Reproduce each line from the first in the data through the line that contains "Payment Systems Matter For Businesses" exactly; give nothing else.

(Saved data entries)
▬▬▬▬▬▬
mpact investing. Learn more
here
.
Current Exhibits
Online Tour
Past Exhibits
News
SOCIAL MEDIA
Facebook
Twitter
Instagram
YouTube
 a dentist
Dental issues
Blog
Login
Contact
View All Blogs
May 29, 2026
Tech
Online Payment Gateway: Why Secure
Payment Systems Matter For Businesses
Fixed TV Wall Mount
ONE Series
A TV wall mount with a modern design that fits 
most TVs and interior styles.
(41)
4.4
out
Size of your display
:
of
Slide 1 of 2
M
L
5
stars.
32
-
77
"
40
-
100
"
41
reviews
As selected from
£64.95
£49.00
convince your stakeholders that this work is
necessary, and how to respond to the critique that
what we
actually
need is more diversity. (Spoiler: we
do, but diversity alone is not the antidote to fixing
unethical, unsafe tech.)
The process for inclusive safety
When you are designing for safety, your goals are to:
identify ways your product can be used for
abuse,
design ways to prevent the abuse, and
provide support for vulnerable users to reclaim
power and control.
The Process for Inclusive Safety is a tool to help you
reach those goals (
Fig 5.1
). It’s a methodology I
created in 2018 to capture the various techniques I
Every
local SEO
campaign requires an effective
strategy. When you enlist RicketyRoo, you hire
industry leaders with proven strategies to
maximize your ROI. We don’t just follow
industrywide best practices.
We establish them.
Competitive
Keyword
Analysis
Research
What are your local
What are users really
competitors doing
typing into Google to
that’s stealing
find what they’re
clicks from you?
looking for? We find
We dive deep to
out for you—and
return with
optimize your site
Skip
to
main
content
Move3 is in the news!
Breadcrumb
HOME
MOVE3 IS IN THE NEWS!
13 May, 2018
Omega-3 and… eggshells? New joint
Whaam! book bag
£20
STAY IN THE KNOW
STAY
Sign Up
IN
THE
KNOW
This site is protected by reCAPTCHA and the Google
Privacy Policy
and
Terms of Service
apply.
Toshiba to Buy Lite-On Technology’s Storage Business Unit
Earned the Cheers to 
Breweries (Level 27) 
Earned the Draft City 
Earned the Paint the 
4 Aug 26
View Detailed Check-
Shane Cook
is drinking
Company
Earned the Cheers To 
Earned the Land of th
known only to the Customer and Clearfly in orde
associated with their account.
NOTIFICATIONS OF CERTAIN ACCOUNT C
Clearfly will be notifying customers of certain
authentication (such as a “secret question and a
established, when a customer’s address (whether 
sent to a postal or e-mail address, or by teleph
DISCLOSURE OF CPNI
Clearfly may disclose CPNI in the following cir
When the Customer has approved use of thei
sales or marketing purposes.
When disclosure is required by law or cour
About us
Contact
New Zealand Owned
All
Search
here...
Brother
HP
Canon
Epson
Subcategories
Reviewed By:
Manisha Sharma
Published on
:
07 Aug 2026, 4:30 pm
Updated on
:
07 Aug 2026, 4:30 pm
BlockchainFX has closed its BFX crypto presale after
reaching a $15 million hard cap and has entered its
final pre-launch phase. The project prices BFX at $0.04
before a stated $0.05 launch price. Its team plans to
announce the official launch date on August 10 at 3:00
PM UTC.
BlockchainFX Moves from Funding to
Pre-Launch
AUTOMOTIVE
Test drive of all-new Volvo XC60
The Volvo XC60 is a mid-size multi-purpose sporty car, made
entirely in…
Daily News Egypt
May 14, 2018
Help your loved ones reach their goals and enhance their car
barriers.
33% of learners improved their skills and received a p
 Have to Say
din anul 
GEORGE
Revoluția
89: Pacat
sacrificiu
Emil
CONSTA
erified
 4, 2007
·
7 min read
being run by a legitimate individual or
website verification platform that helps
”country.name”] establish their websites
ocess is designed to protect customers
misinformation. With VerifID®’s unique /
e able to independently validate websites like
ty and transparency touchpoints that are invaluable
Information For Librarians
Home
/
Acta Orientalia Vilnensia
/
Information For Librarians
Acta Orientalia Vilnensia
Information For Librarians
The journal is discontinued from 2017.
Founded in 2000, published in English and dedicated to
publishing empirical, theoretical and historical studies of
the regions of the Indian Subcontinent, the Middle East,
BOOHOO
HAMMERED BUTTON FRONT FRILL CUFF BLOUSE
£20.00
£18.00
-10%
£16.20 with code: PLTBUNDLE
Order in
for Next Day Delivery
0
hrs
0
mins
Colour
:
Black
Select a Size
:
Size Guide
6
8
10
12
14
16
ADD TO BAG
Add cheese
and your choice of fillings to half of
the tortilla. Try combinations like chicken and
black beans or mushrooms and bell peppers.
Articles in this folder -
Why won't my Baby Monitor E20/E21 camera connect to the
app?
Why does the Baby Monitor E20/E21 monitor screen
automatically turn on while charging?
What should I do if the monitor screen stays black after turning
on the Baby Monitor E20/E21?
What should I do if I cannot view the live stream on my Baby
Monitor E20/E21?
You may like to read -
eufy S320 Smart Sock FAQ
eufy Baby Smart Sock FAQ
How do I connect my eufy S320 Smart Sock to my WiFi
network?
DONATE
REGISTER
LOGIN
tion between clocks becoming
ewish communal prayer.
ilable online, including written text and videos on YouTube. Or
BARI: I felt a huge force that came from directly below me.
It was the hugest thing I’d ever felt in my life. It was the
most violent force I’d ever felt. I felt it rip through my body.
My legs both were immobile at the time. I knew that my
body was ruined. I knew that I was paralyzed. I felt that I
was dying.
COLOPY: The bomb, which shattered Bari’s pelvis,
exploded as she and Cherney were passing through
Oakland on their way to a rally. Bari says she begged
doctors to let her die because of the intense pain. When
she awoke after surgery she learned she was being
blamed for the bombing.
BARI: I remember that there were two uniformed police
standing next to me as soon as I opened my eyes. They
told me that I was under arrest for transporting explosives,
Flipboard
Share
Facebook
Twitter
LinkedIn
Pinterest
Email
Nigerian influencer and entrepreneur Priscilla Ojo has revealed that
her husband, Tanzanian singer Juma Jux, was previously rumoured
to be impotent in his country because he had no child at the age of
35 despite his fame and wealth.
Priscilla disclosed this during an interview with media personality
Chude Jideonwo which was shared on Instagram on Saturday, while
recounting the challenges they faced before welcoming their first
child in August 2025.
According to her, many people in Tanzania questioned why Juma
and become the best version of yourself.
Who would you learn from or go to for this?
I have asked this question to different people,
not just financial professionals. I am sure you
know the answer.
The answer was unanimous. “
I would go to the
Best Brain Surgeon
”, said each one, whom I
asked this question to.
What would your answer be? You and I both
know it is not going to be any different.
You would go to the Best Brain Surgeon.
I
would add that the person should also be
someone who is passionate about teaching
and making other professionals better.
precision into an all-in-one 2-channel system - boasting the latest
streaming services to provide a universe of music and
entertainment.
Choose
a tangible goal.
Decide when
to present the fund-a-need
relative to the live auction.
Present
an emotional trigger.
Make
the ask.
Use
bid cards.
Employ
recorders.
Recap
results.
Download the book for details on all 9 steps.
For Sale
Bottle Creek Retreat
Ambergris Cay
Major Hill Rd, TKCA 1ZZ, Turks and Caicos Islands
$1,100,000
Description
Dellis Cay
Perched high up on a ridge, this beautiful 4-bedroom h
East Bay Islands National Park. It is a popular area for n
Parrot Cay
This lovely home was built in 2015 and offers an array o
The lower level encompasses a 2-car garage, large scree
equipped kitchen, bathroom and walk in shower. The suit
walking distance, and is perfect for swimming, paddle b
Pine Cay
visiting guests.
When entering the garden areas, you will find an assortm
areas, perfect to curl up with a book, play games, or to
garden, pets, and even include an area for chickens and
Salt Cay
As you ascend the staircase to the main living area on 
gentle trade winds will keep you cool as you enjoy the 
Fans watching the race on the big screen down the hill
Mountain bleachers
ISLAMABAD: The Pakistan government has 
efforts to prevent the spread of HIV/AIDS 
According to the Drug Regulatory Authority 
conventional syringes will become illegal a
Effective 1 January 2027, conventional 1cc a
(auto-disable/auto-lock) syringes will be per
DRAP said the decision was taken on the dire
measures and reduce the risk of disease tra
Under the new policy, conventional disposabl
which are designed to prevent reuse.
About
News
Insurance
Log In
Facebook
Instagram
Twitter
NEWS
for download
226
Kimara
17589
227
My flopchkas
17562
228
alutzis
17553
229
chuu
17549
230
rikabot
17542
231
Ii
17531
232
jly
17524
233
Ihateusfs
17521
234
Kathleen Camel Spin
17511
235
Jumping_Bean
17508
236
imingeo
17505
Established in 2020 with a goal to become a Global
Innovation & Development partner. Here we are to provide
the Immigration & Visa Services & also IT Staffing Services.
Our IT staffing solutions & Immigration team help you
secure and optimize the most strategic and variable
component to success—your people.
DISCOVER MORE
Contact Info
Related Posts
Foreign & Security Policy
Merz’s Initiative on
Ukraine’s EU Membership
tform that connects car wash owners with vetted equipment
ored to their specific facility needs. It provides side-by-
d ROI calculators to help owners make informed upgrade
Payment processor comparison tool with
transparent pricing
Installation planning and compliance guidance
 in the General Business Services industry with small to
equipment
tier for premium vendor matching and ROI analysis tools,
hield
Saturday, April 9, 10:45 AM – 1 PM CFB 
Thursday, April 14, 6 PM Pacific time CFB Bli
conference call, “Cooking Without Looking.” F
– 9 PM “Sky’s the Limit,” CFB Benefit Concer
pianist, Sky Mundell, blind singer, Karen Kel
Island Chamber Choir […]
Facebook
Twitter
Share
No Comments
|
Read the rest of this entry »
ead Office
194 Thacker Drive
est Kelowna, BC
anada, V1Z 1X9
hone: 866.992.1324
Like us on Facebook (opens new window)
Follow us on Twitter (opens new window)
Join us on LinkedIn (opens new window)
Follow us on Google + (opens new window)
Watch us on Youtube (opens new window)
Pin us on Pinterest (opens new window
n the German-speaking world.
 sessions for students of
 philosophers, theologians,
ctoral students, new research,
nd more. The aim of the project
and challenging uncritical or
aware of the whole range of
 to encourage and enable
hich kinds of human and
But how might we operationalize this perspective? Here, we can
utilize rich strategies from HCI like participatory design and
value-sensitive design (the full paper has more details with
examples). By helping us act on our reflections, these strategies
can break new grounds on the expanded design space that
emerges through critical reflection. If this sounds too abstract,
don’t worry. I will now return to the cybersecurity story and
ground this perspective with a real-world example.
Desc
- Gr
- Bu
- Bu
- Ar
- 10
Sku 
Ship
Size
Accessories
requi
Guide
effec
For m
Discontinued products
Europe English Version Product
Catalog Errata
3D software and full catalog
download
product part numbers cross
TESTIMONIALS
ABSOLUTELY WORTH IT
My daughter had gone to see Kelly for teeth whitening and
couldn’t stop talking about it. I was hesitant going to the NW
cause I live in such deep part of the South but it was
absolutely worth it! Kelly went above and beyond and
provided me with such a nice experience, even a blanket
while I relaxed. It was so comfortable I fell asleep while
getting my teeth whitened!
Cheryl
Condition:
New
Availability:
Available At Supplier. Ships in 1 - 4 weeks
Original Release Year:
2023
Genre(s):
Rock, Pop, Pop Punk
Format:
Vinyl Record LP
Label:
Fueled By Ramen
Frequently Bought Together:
▬▬▬▬▬▬
**Result of the task:**
mpact investing. Learn more
here
.
Current Exhibits
Online Tour
Past Exhibits
News
SOCIAL MEDIA
Facebook
Twitter
Instagram
YouTube
 a dentist
Dental issues
Blog
Login
Contact
View All Blogs
May 29, 2026
Tech
Online Payment Gateway: Why Secure
Payment Systems Matter For Businesses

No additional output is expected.